The starter Bio-Assembler kit contains a single microwell and a device that creates a magnetic field. A six-well plate system is undergoing beta testing, and a 96-well plate is in development. The 96-well format will support high-throughput screening and allow toxicity testing in cells that represent in vivo conditions.

In the long-term, the technology could create 3-D tissue for regenerative medicine. “It all starts with a fundamental building block of a better representation of living tissue,” says David Lee, president and CEO.

Today’s researchers have many exciting new contrast agents to image biological events within cells, “but the instrumentation is lagging behind,” says Robert Kester, Ph.D., co-founder and CTO at Rebellion Photonics. Dr. Kester and colleagues developed a real-time hyper-spectral video camera that is compatible with all standard microscopes. Called the Arrow™, the camera views spectral signatures within cells and decouples them.

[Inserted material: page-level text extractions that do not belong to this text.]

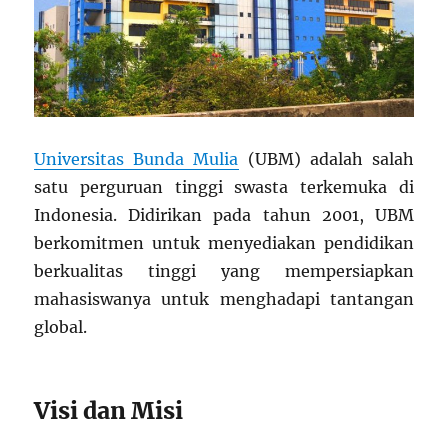
Universitas Bunda Mulia
(UBM) adalah salah
satu perguruan tinggi swasta terkemuka di
Indonesia. Didirikan pada tahun 2001, UBM
berkomitmen untuk menyediakan pendidikan
berkualitas tinggi yang mempersiapkan
mahasiswanya untuk menghadapi tantangan
global.
Visi dan Misi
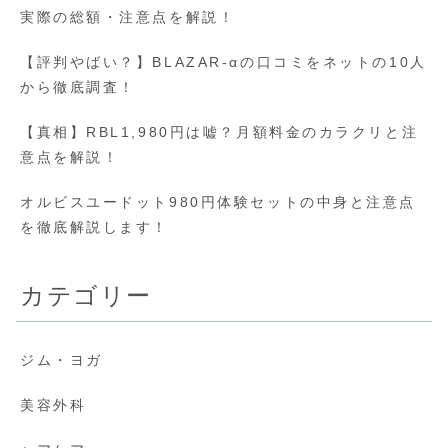
実際の総額・注意点を解説！
【評判やばい？】BLAZAR-αの口コミをネットの10人
から徹底調査！
【真相】RBL1,980円は嘘？月額料金のカラクリと注
意点を解説！
オルビスユードット980円体験セットの中身と注意点
を徹底解説します！
カテゴリー
ジム・ヨガ
美容外科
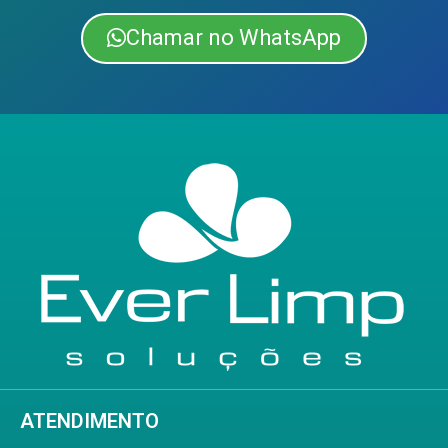
Chamar no WhatsApp
ATENDIMENTO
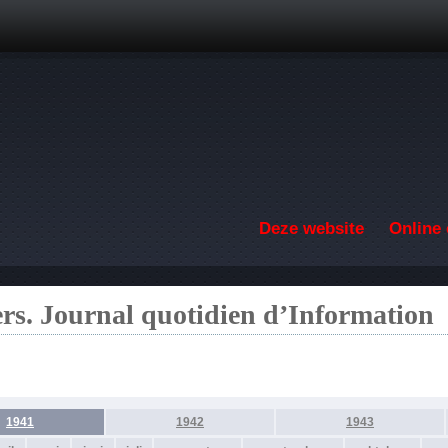
Overslaan en naar de inhoud gaan
Deze website
Online 
ers. Journal quotidien d’Information
1941
1942
1943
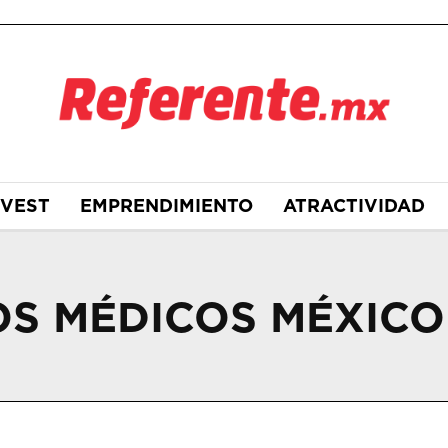
NVEST
EMPRENDIMIENTO
ATRACTIVIDAD
OS MÉDICOS MÉXICO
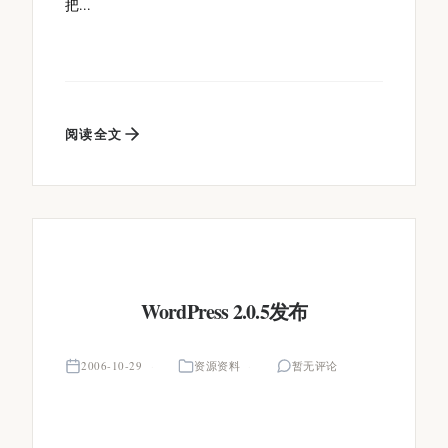
把...
阅读全文
WordPress 2.0.5发布
2006-10-29
资源资料
暂无评论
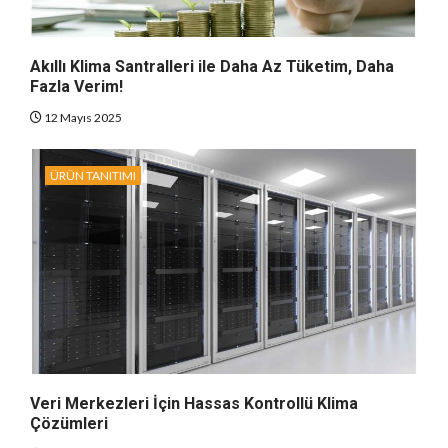
Akıllı Klima Santralleri ile Daha Az Tüketim, Daha
Fazla Verim!
12 Mayıs 2025
ÜRÜN TANITIMI
Veri Merkezleri İçin Hassas Kontrollü Klima
Çözümleri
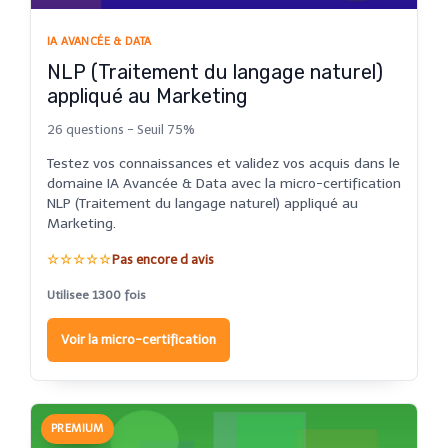
IA AVANCÉE & DATA
NLP (Traitement du langage naturel)
appliqué au Marketing
26 questions - Seuil 75%
Testez vos connaissances et validez vos acquis dans le
domaine IA Avancée & Data avec la micro-certification
NLP (Traitement du langage naturel) appliqué au
Marketing.
☆☆☆☆☆
Pas encore d avis
Utilisee 1300 fois
Voir la micro-certification
PREMIUM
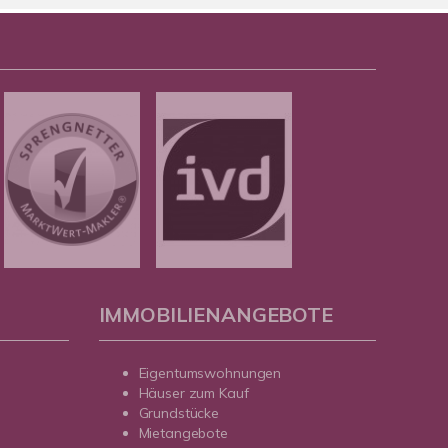
IMMOBILIENANGEBOTE
Eigentumswohnungen
Häuser zum Kauf
Grundstücke
Mietangebote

Researchers can now track complex biological processes by visualizing up to 20 different dyes within a single cell. The commonly used fluoresent proteins, green fluorescent protein (FP), cyan FP, and yellow FP, all appear green under a microscope because their wavelengths differ by just a few nanometers.

“Our system decouples multiplexed signals, and you can view them in real time,” says Dr. Kester.

Researchers use the Arrow to understand how neurons fire and change with age and to find biomarkers for cancer and degenerative and infectious diseases. Endogenous signals such as autofluorescence can be isolated and removed to enhance quality. Images are obtained in a single snapshot, and the Arrow is more sensitive, faster, less phototoxic, and extends the life of cells compared to conventional scanning microscopy, according to Dr. Kester.

GlycosBio leveraged technology from Rice University that uses microorganisms to convert nontraditional carbon sources, such as glycerol and fatty acids, into higher value chemicals. The company is focused on producing isoprene, 1,3 propane diol, and ethanol. When polymerized, isoprene can be turned into latex or automobile tires, and 1,3 propane diol into fibers for carpet or clothing.

The company’s partners in other parts of the world “have lots of glycerol and want to make it into ethanol to build up a domestic supply,” says Paul Campbell, Ph.D., CSO. Malaysia’s palm oil industry produces glycerol as a byproduct, and GlycosBio is setting up a facility there to ferment it into ethanol.

Closer to home, the company is looking for joint ventures to dispose of glycerol or fatty acids generated during biodiesel refining. Now considered waste products that are hauled away, GlycosBio plans to plug into a plant’s existing infrastructure to cost-effectively convert them to desirable products.